Information: Begin

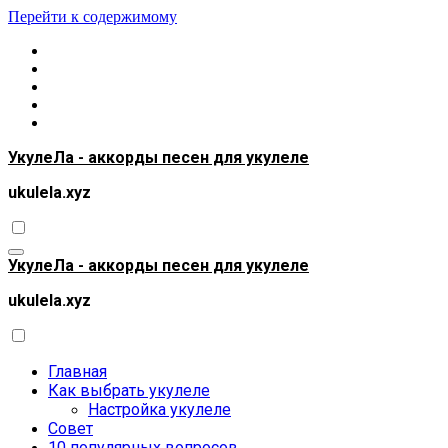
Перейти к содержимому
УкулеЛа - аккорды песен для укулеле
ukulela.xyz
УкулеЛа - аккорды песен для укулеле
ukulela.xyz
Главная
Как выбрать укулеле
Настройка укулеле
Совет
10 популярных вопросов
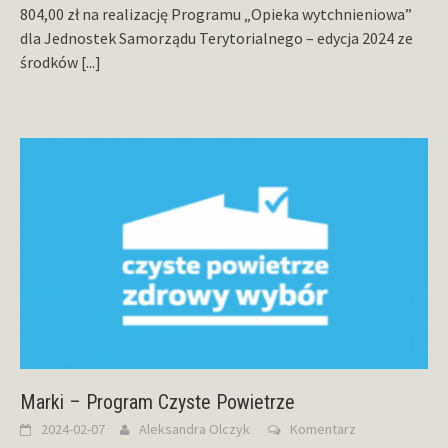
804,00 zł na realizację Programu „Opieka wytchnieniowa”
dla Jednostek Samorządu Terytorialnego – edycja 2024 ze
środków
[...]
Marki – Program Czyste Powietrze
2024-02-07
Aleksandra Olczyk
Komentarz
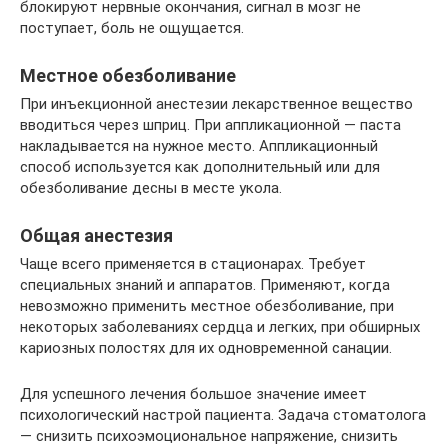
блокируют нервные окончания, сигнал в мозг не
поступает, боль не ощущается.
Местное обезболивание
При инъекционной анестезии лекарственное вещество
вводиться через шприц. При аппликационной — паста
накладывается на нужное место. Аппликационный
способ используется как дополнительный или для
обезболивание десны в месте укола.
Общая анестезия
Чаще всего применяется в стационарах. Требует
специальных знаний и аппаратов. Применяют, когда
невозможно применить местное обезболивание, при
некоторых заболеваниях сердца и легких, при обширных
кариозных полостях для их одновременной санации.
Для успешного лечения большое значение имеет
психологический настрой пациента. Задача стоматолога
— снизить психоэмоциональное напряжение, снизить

Information: End
Information: Begin

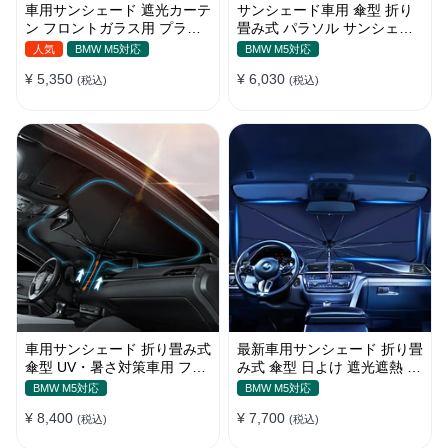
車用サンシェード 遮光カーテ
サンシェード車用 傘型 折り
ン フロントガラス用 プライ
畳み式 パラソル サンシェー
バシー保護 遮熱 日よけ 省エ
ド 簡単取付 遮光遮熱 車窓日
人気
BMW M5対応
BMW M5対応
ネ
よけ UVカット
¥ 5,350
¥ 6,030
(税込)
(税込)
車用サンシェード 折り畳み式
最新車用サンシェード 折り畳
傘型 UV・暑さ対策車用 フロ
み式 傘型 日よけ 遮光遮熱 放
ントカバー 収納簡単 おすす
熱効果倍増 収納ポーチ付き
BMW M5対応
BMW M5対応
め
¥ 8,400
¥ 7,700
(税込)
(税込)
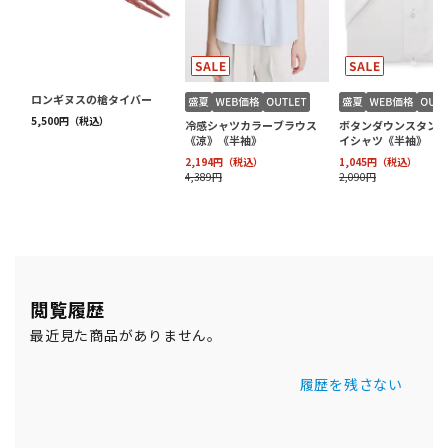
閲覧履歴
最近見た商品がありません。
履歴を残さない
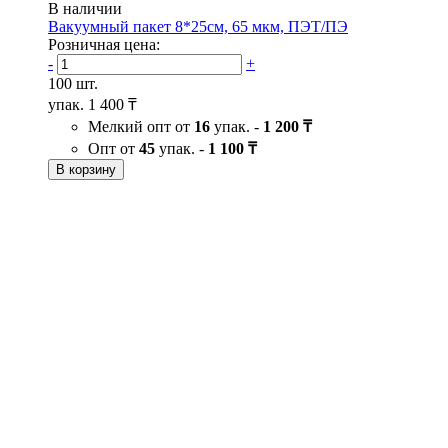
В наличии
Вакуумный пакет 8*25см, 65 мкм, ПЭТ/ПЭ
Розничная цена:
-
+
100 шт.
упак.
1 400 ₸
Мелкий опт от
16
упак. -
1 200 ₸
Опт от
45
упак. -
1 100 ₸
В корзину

Information: End
Information: Begin

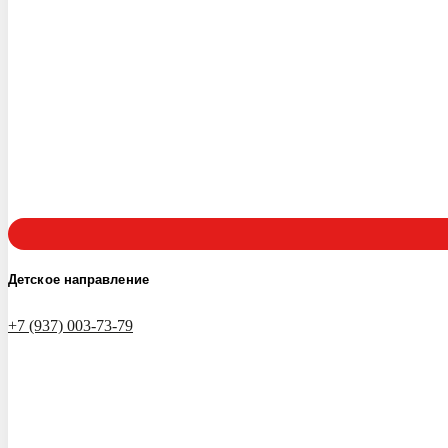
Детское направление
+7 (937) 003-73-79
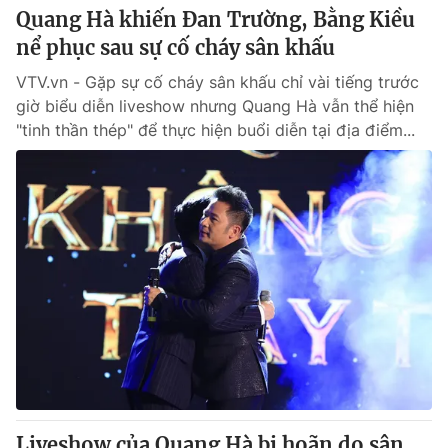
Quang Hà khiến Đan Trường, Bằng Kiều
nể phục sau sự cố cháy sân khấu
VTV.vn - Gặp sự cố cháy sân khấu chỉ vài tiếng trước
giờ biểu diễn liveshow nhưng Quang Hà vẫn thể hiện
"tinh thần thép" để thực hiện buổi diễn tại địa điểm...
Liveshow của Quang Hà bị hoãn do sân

Information: End

Assignment: All lines above starting at the one with "Перейти к содержимому" and ending at the one with "Marki – Program Czyste Powietrze", inclusive, are to be printed again exactly, with the pictures left out.

Result of the exercise:
Перейти к содержимому
УкулеЛа - аккорды песен для укулеле
ukulela.xyz
УкулеЛа - аккорды песен для укулеле
ukulela.xyz
Главная
Как выбрать укулеле
Настройка укулеле
Совет
10 популярных вопросов
804,00 zł na realizację Programu „Opieka wytchnieniowa”
dla Jednostek Samorządu Terytorialnego – edycja 2024 ze
środków
[...]
Marki – Program Czyste Powietrze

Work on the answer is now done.